Published: 12th December 2020
The art of true connections: How to build long lasting friendships
Why do we need to be kinder to strangers and people we don’t know well enough? The Coach explains how it can help build lasting friendships
Even to this day, I remember a gentleman named Mr Ramachandra whom I had met on my very first train ride. I was too damn worried about where to go and pee! I had presumed that we had to run out of the train at each station and run back before the train left. I was so hyped that I hadn’t given my parents a chance to tell me that there was a toilet IN THE TRAIN. I finally went with my father, relieved myself and was so excited when I returned that I was telling my mother about the experience. This gentleman was so fascinated by my excitement that he spent almost HIS WHOLE JOURNEY explaining every aspect of a train.

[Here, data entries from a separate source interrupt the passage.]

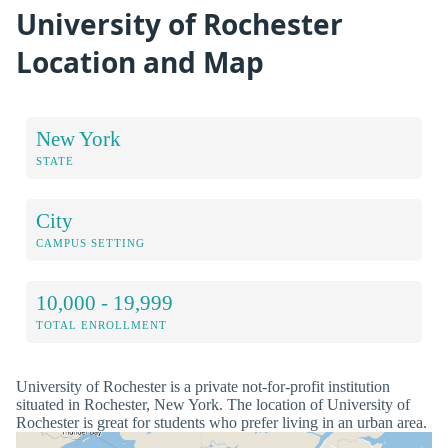
University of Rochester
Location and Map
New York
STATE
City
CAMPUS SETTING
10,000 - 19,999
TOTAL ENROLLMENT
University of Rochester is a private not-for-profit institution
situated in Rochester, New York. The location of University of
Rochester is great for students who prefer living in an urban area.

I couldn’t help remembering this special incident when I heard about Cameron Green, a debutant Australian cricketer who expressed his gratitude towards Indian cricketer KL Rahul for checking on him and asking if he was nervous. Simple gestures go a long way, don’t they? Let me share some of my own life’s experiences which can help you understand how deep and impactful they are in building relationships.
A simple gesture and its complex results: The biggest challenge we are all facing is that, knowingly or unknowingly we’ve been sucked into this highly materialistic world. We tend to think that we can only woo a person by giving them COSTLY GIFTS. Well! I don’t say that those kind of people don’t exist, but they will never remain with you for life. It’s not a RELATIONSHIP that you’re initiating but rather a BUSINESS TRANSACTION. Once the MATERIALISTIC COMPONENT goes missing, the relationship tends to be NON EXISTENT.
On the other hand, forget about doing something that requires you to go OUT OF YOUR WAY, I smile with utmost genuineness every day to the security guards, street sweepers and roadside vendors, and might have spent a couple of minutes talking to them. Almost all of them have come to me and shared that they feel EMPOWERED. I illustrate this incident in detail as I achieved the following:
1. I was not only able to make them comfortable but also make them feel relaxed and distract them from their worries temporarily.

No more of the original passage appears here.